O Movimento Viva Rio, organização não-governamental dedicada ao combate à violência, pedirá ainda esta semana ao ministro da Justiça, Márcio Thomaz Bastos, que o governo faça investimentos maciços em publicidade para esclarecer a população sobre a importância do desarmamento. Antônio Rangel, coordenador da campanha de desarmamento do Viva Rio, diz que o governo nunca explicou o motivo da campanha e, por isso, a sociedade criou falsas expectativas de que a entrega de armas diminuiria a criminalidade no país.
Pelo acordo entre o governo e líderes religiosos, as igrejas católica e protestantes de todo o país deverão permanecer abertas num domingo de abril para receber armas. A data exata será acertada conforme a capacidade das igrejas de preparação para a tarefa. A participação das igrejas é considerada fundamental para o sucesso da campanha. As igrejas têm representação em todo o território nacional, inclusive em lugarejos distantes de quartéis e de delegacias de polícia.
Auxiliares de Bastos acreditam que muita gente vai se sentir mais à vontade para entregar armas numa igreja em vez de ir a uma delegacia. O Viva Rio acha importante também que o governo reforce a campanha publicitária sobre o desarmamento, iniciada no fim do ano passado.
¿ É uma campanha que pretende mudar costumes e, por isso, pede esclarecimentos públicos. A campanha do desarmamento não tem o objetivo de reduzir a criminalidade, mas convencer o cidadão de bem de que ter uma arma em casa representa um risco para si mesmo e para a família ¿ disse Rangel.
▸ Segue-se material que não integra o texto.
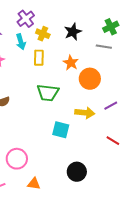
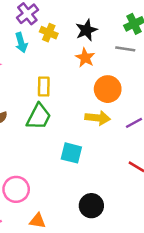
yellow rectangle: (39, 58) -> (44, 87), moved
orange star: (71, 63) -> (85, 58), moved
green trapezoid: (48, 93) -> (39, 117), moved, turned -70
yellow arrow: (85, 113) -> (98, 118), moved

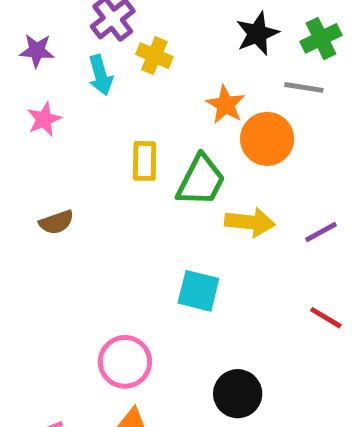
black star: (86, 30) -> (257, 34), moved
orange circle: (108, 89) -> (267, 139), moved
green trapezoid: (39, 117) -> (201, 181), moved
pink circle: (16, 189) -> (125, 362), moved

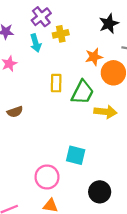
yellow cross: (154, 56) -> (61, 34), turned -35
orange star: (225, 105) -> (94, 57), turned 30
cyan square: (198, 291) -> (76, 155), moved

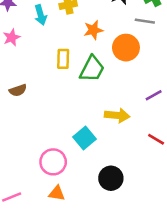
orange star: (94, 57) -> (93, 30), moved
yellow arrow: (105, 112) -> (117, 115), moved
cyan square: (76, 155) -> (84, 138), turned 36

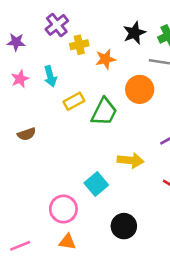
cyan arrow: (41, 15) -> (50, 76), moved
orange star: (93, 30) -> (105, 59), moved
yellow rectangle: (63, 59) -> (74, 101), turned 60

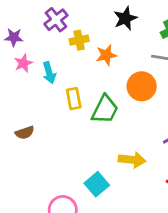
black star: (134, 33) -> (125, 18), moved
pink star: (20, 79) -> (23, 63), moved
yellow rectangle: (74, 101) -> (74, 99), turned -72

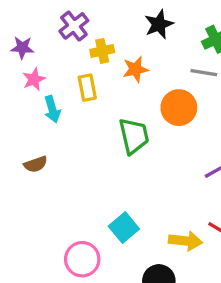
cyan arrow: (49, 73) -> (52, 109), moved
yellow rectangle: (74, 99) -> (87, 88), moved
green trapezoid: (105, 109) -> (134, 136), turned -40
yellow arrow: (132, 160) -> (186, 241), moved

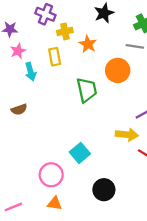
purple cross: (74, 26) -> (45, 14), turned -30
orange star: (136, 69) -> (88, 44), turned -30
yellow arrow: (186, 241) -> (127, 135), moved

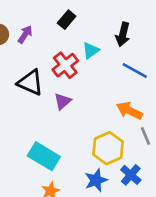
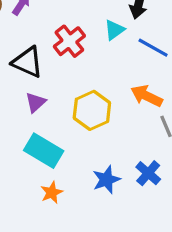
cyan triangle: (91, 50) -> (114, 30), moved
purple triangle: (63, 101) -> (36, 102), moved
yellow hexagon: (108, 148) -> (92, 110), moved

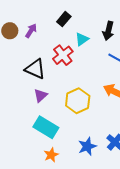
cyan triangle: (114, 30) -> (82, 39), moved

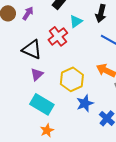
blue star: (87, 146) -> (85, 103), moved

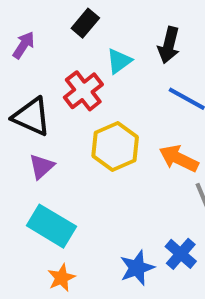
yellow hexagon: (72, 79) -> (115, 146), moved
blue star: (85, 103) -> (137, 268), moved

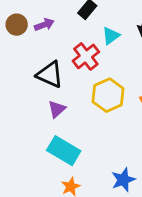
purple arrow: (24, 45) -> (44, 25), turned 36

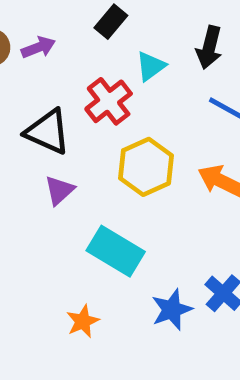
cyan rectangle: (64, 151) -> (116, 251), moved

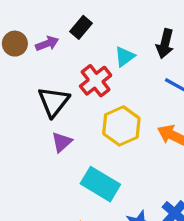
black rectangle: (111, 22) -> (81, 27), moved
black triangle: (48, 132) -> (54, 102), turned 44

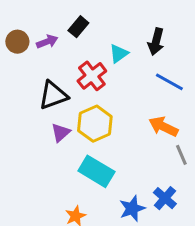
black triangle: (54, 102) -> (53, 95), turned 32
yellow hexagon: (121, 126) -> (95, 124), moved

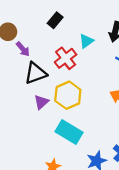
purple arrow: (47, 42) -> (23, 49), moved, turned 70

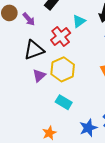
purple arrow: (23, 49) -> (29, 19), moved
cyan rectangle: (69, 132) -> (64, 102), size x0.7

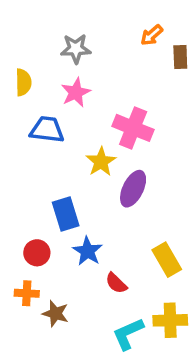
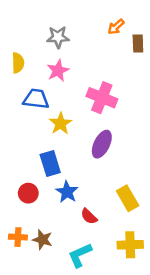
yellow star: (101, 162) -> (61, 123), moved
orange cross: (27, 293) -> (18, 237), moved
cyan L-shape: (128, 334) -> (80, 255), moved

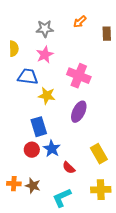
orange arrow: (116, 27) -> (80, 22), moved
yellow star: (61, 123) -> (47, 96), turned -30
red circle: (28, 193) -> (32, 150), moved

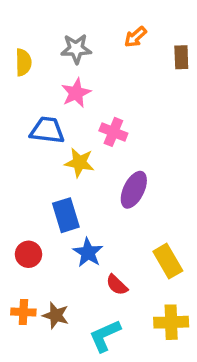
yellow semicircle: (14, 49) -> (23, 62), moved
pink cross: (79, 76) -> (113, 132), moved, size x0.7
red circle: (32, 150) -> (28, 254), moved

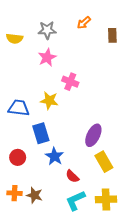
yellow semicircle: (23, 62) -> (14, 39), turned 98
blue trapezoid: (47, 130) -> (19, 108), moved
purple ellipse: (134, 190) -> (93, 135), moved
cyan L-shape: (105, 336) -> (75, 200), moved

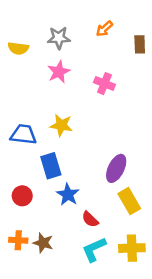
pink cross: (70, 82) -> (104, 84), moved

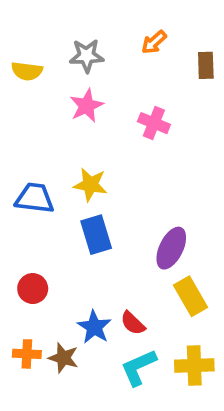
blue rectangle: (51, 166) -> (96, 235), moved
blue star: (68, 195) -> (94, 327), moved

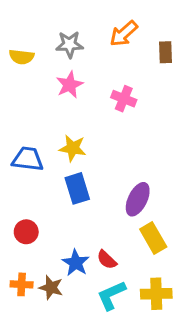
orange arrow: (154, 42) -> (124, 34), size x1.4

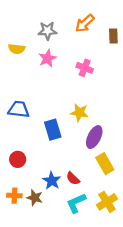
yellow semicircle: (22, 57) -> (17, 49), moved
yellow star: (73, 148) -> (79, 113), moved
yellow cross: (156, 294) -> (107, 202), turned -30

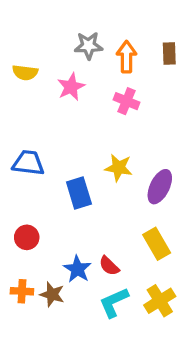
orange arrow: (85, 23) -> (127, 57), moved, turned 132
gray star: (47, 31) -> (88, 46), moved
purple ellipse: (94, 137) -> (160, 187), moved

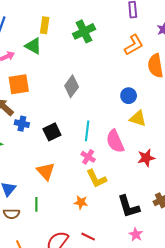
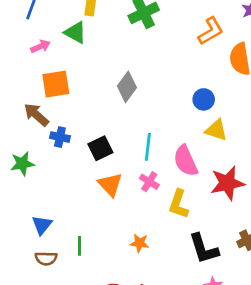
red star: (146, 158) -> (227, 183), size x1.4
orange triangle: (46, 171) -> (110, 185), moved
yellow L-shape: (96, 179) -> (179, 204), moved, turned 45

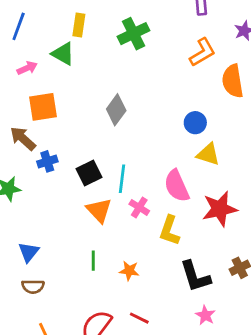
blue cross: (60, 137) -> (47, 161), turned -30
cyan line: (148, 147) -> (122, 179), moved
green line: (80, 246) -> (93, 261), moved

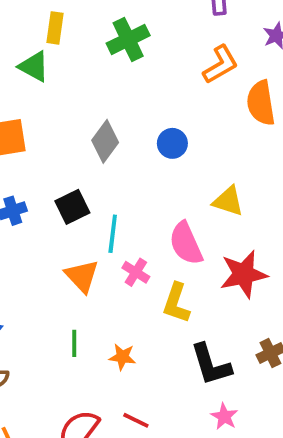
blue circle: (195, 123) -> (172, 143), moved
black square: (89, 173) -> (72, 207), moved

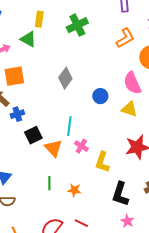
blue circle: (172, 143) -> (100, 96), moved
black square: (72, 207) -> (33, 135), moved
pink semicircle: (186, 243) -> (132, 83), moved
black L-shape: (211, 365) -> (120, 194), turned 35

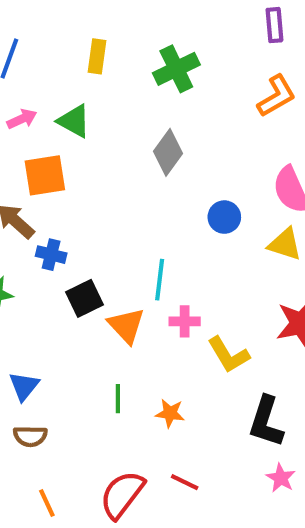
green triangle: (28, 39) -> (74, 121), moved
gray diamond: (65, 78) -> (168, 152), moved
blue cross: (17, 114) -> (51, 255), turned 32
pink cross: (81, 146) -> (185, 321), turned -32
yellow L-shape: (102, 162) -> (228, 355), turned -50

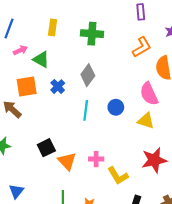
green cross: (176, 69) -> (92, 34), turned 30
pink arrow: (22, 119) -> (20, 50), moved
blue cross: (51, 255) -> (58, 87), moved, turned 32
cyan line: (160, 280) -> (86, 110), moved

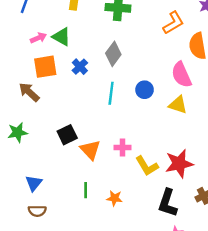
pink arrow: (20, 50) -> (38, 38), moved
red star: (154, 160) -> (179, 164), moved

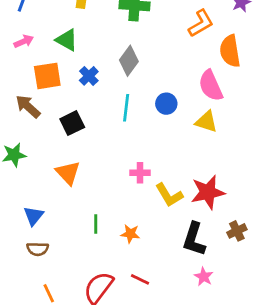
pink arrow: (38, 38) -> (24, 41), moved
black square: (67, 135) -> (72, 123), moved
orange triangle: (90, 150) -> (68, 173), moved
O presidente do Senado, Renan Calheiros (PMDB-AL), também está preocupado com a regulamentação do referendo. Deputados e senadores contrários ao estatuto já apresentaram propostas para mudar a idéia original do referendo. Alguns estão incluindo no texto do referendo perguntas sobre pena de morte, aborto e casamento homossexual, entre outros temas.
¿ Sou contra pulverização do referendo. Acho que a consulta tem que ser sobre um tema só ¿ disse Calheiros.
O referendo será coordenado pelo TSE, que ainda precisa decidir se o voto será obrigatório e se haverá horário de propaganda gratuita na TV. O governo reservou R$200 milhões para a consulta popular. Mas, com base em eleições anteriores, o TSE calcula que a disputa não custará menos de R$500 milhões.
Até agora, Polícia Federal e Exército recolheram 285 mil armas. A meta do governo é retirar de circulação pelo menos 400 mil armas até o final de junho, quando termina a campanha.